THE RECORDS =>

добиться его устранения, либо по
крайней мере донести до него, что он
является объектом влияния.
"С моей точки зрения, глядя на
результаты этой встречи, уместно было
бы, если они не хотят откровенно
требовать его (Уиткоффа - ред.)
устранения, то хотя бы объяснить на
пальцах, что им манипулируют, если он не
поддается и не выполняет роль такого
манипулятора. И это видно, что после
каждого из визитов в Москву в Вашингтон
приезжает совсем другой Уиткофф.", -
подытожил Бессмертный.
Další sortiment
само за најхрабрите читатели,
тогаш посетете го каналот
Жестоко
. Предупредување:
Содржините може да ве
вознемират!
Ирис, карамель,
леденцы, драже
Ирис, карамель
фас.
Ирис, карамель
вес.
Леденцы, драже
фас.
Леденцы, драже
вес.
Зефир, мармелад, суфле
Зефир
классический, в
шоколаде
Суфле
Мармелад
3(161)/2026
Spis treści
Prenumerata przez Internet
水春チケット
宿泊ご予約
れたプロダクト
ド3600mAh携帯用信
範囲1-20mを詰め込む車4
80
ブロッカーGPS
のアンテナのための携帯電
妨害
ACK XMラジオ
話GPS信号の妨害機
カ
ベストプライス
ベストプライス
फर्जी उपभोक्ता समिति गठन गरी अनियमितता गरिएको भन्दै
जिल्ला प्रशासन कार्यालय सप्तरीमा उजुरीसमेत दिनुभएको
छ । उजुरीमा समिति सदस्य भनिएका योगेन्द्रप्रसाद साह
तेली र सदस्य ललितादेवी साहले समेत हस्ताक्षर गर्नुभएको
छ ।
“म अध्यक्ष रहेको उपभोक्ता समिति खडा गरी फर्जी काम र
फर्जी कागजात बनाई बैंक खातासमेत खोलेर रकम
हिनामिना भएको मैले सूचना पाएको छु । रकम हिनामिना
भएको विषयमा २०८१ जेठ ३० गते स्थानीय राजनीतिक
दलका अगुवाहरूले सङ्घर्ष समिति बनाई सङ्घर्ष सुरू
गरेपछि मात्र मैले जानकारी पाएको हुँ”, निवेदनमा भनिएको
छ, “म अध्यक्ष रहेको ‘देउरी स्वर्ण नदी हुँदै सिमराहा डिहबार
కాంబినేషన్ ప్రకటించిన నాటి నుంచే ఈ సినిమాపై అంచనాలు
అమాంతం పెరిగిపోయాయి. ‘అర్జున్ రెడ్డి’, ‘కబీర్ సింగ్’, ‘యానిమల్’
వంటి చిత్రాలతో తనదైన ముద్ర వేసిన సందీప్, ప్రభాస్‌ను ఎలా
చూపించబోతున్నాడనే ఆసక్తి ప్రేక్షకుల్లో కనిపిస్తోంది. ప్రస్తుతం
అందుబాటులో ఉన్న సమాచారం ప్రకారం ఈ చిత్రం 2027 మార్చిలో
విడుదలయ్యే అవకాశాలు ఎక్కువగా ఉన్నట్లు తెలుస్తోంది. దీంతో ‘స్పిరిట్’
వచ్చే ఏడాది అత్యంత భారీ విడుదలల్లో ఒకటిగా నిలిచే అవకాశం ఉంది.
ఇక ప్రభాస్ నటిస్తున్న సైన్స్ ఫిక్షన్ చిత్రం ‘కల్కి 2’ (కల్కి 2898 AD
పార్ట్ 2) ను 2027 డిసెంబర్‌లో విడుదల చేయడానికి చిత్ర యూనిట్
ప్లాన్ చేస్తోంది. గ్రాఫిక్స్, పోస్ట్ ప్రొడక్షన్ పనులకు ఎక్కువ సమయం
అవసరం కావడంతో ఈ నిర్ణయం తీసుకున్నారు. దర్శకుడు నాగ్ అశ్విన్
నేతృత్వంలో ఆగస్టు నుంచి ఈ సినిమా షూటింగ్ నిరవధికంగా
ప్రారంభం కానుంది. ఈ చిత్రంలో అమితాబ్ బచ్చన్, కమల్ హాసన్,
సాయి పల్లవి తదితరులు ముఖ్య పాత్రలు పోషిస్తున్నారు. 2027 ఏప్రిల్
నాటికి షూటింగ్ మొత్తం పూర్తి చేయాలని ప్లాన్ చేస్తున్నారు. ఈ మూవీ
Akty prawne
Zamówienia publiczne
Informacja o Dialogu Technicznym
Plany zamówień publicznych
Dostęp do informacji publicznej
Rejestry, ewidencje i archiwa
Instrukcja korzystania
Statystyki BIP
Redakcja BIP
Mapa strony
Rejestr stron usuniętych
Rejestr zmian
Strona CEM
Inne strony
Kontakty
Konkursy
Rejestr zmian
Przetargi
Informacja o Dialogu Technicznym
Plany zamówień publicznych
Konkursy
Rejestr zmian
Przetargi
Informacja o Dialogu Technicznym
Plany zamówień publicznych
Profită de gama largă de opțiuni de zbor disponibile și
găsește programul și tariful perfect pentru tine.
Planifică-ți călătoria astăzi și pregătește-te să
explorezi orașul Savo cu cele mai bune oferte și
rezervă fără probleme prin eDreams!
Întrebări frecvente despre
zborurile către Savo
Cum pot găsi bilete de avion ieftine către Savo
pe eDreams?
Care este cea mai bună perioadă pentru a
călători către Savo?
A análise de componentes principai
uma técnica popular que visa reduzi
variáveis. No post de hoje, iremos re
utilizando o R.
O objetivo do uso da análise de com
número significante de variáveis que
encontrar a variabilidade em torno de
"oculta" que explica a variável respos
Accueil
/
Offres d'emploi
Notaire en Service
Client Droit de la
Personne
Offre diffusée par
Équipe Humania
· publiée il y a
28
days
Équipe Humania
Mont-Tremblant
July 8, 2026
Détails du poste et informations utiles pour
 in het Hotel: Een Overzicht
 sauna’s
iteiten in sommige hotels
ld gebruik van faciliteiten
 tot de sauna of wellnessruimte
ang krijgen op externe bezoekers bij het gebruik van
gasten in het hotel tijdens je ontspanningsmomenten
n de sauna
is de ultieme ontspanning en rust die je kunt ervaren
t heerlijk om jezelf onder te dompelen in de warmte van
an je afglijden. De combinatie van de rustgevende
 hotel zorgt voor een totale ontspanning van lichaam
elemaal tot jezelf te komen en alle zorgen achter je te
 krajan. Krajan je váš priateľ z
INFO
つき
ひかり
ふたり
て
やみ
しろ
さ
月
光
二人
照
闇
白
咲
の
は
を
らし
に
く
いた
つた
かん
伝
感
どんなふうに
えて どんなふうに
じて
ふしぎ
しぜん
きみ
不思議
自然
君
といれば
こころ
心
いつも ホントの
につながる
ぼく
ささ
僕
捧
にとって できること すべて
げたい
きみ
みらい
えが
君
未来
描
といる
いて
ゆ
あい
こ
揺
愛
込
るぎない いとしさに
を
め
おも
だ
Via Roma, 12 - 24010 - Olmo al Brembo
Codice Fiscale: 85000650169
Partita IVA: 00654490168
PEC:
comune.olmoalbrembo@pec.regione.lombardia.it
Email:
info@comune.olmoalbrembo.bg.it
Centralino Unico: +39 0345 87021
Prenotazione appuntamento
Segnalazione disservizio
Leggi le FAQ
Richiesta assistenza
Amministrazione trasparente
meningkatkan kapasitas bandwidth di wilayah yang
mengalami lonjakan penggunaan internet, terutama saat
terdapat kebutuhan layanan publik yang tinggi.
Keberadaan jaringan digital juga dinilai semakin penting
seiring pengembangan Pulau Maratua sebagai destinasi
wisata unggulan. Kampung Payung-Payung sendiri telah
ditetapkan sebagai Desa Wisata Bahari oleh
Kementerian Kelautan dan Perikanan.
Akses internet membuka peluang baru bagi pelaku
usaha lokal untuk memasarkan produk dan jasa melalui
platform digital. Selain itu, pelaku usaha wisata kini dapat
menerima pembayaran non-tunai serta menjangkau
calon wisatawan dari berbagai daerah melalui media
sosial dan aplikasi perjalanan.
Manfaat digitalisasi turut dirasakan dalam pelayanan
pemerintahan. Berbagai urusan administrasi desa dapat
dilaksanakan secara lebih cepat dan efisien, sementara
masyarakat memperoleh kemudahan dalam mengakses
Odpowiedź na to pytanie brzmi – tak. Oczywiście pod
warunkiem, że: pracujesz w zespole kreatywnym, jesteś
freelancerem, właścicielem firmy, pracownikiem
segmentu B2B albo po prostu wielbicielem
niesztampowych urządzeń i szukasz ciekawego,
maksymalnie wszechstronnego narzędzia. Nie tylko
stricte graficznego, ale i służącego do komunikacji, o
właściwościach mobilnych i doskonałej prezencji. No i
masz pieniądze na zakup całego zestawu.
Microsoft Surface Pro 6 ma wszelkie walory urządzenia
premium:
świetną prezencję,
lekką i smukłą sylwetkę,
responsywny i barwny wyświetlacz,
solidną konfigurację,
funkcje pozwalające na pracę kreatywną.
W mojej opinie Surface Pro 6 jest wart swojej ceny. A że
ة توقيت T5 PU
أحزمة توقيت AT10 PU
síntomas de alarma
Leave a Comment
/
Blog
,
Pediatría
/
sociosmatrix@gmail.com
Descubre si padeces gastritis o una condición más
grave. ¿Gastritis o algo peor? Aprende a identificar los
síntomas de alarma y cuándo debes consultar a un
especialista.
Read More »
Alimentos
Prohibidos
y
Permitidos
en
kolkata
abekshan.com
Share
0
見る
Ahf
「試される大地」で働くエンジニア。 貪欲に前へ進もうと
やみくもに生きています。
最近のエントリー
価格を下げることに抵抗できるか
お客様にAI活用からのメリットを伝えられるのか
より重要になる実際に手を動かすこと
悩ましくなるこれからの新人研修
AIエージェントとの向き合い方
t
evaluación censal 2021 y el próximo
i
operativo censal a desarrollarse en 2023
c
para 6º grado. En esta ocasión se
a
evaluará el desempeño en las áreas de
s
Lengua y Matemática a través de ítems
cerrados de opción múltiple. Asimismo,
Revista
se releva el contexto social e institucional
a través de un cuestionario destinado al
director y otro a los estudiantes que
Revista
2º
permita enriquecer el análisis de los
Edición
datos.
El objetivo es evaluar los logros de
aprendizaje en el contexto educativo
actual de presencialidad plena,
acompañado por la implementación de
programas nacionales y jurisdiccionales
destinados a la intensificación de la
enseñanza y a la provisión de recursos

WORK REQUEST =>
Copy out every line in the records where the word "sebagai" is found.

RESULT FOR THIS EXERCISE =>
seiring pengembangan Pulau Maratua sebagai destinasi
ditetapkan sebagai Desa Wisata Bahari oleh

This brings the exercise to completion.